Records supplied
╔══
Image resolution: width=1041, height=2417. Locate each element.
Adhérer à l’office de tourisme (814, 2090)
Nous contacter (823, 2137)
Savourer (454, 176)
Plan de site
╚══
Aim of the exercise
Copy out exactly the lines between the line with "Adhérer à l’office de tourisme (814, 2090)" and the last line of the entries, counting both of those lines.

Output below
Adhérer à l’office de tourisme (814, 2090)
Nous contacter (823, 2137)
Savourer (454, 176)
Plan de site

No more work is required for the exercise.